The development of high-performance and low-cost oxygen reduction reaction(ORR) catalysts is very important for fuel cell that is one of the most effective devices to solve the energy crisis. However, the replacement of precious metal catalysts by low-cost non-precious metal catalysts often faces the problems of slow mass transfer, low activity and poor stability. This project studies the preparation of non-precious metal based composite catalysts with fast mass transfer, high activity and high stability by the structural design of graphene aerogels and optimization of composite system, and focuses on the related mechanism investigation: 1) By the introduction of hierarchically porous structure and heteroatom into the graphene aerogels, the novel supporting material with fast mass transfer and high activity can be obtained. 2) The novel graphene aerogels can be used to support non-precious metal catalysts to prepare the composite catalysts, exhibiting an enhanced mass transfer and increased activity. To further increase the stability of these composite catalysts and prevent the non-precious metal catalysts from peeling off and dissolution, the ultrathin porous carbon layer, which is carbonized from the polymer layer, is introduced throughout the aerogel networks to anchor the dispersed non-precious metal nanoparticles. Finally, the highly efficient and stable graphene-based ORR composite catalysts with a continuously interconnected sandwich structure (porous graphene skeleton–non-precious catalyst–porous carbon) are prepared.

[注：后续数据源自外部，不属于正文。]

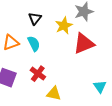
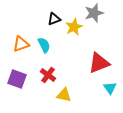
black triangle: (35, 19) -> (54, 19), moved, turned 32
red triangle: (84, 44) -> (99, 63), moved

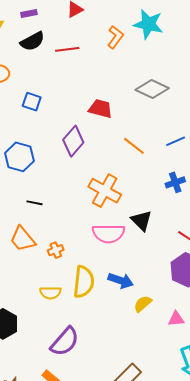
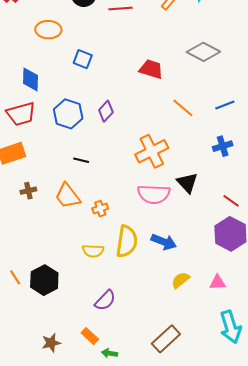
purple diamond: (73, 141) -> (106, 111), moved, size x0.7
orange cross: (105, 191) -> (152, 151), turned 32
yellow semicircle: (143, 304) -> (180, 280), moved
purple semicircle: (65, 342) -> (105, 300), size x0.7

非贵金属氧气还原反应（ORR）电催化剂，作为一种低成本催化剂材料，对发展燃料电池、解决能源危机问题具有重大意义。然而非贵金属ORR电催化剂往往面临着催化活性不高、稳定性差的问题。本项目拟通过石墨烯气凝胶载体的微观结构设计和复合体系的结构优化，开展兼具快传质、高活性和高稳定性非贵金属ORR复合电催化剂的制备及其机理研究：1）通过在大孔结构石墨烯气凝胶的骨架上引入介孔的结构设计和杂原子的掺杂，研究孔微观结构和杂原子掺杂对气凝胶内部传质和催化性能的影响，调控得到具有快传质和高活性的多级孔结构石墨烯气凝胶载体；2）通过与非贵金属催化剂复合，并引入多孔碳层，构筑石墨烯多孔骨架-非贵金属催化剂-多孔碳三明治结构。优化复合体系中各组分的微观结构，得到兼具快传质、高活性和高稳定性的非贵金属ORR复合电催化剂。探索出一条通过载体微观结构设计和复合体系结构优化制备高性能非贵金属ORR复合电催化剂的有效途径。

针对单一电催化剂材料面临的催化活性不高、稳定性差的问题，通过气凝胶骨架微观结构调控、多级孔结构构筑和复合体系设计优化制备了一系列兼具高活性、高稳定性和（较）低成本的气凝胶型电催化剂材料：.1）通过杂原子掺杂、气凝胶骨架的合金度调控和多级孔结构构筑等手段协同调控，制备了高合金度PtNi纳米框/掺氮石墨烯复合气凝胶。用作电催化甲醇氧化时，获得高活性的同时，实现酸性体系中电催化剂稳定性的突破。质量活性高达1647 mA/mgpt，是商用Pt/C的5.8倍；经过4000s的恒电位（0.56 V vs Ag/AgCl）催化过程后，其质量活性仍保持在381.2 mA/mgpt，是商用Pt/C的37倍；.2）利用复合体系优化和缺陷工程控制，实现气凝胶载体和电催化剂纳米颗粒之间的强相互作用，得到高性能、低成本的低铂/氧空位的氧化钨纳米线/石墨烯复合气凝胶（0.8 wt% Pt）。用作析氢反应时，在10 mA/cm2电流密度下，其过电位仅为42 mV，远远优于商用Pt/C。Tafel斜率低至30 mV/dec，50 mV过电位下的转换频率（TOF）高达26 s-1。即使在12000次加速衰减测试和40小时计时电位测量（10 mA/cm2）之后，电催化活性几乎保持不变，表现出了出色的稳定性；.3）在气凝胶骨架表面引入异种金属Bi，控制Bi在气凝胶骨架表面分布和引入量，实现气凝胶骨架表面电子结构的最优化，最终得到单原子Bi表面沉积的Ni97Bi3复合气凝胶。用作电催化甲醇氧化时，获得了远超其他非贵金属电催化剂的稳定性和活性。质量活性高达1833.8 mA/mg，特征活性高达200 mA/cm2。经历连续12小时（0.55 V vs. Ag/AgCl）耐久性测试，其活性保留率高达78%；.4）通过支撑体引入，使得具有丰富孔道结构的气凝胶材料可直接用作电催化电极材料，实现快速传质，获得高活性和高稳定性。结果发现，保留金属气凝胶原始结构的Pt50Ag50 AGs/CC的催化活性比传统超声滴涂的Pt50Ag50 AGs ink/CC高出了5倍，且耐久性显著增强。.揭示了气凝胶电催化剂微观结构（气凝胶骨架的合金化程度、复合体系的组成和微观结构）与电催化性能（反应物及其中间产物吸附能）之间的关系，提出了一条颇具特色的电催化剂高性能化和低成本化的气凝胶方案。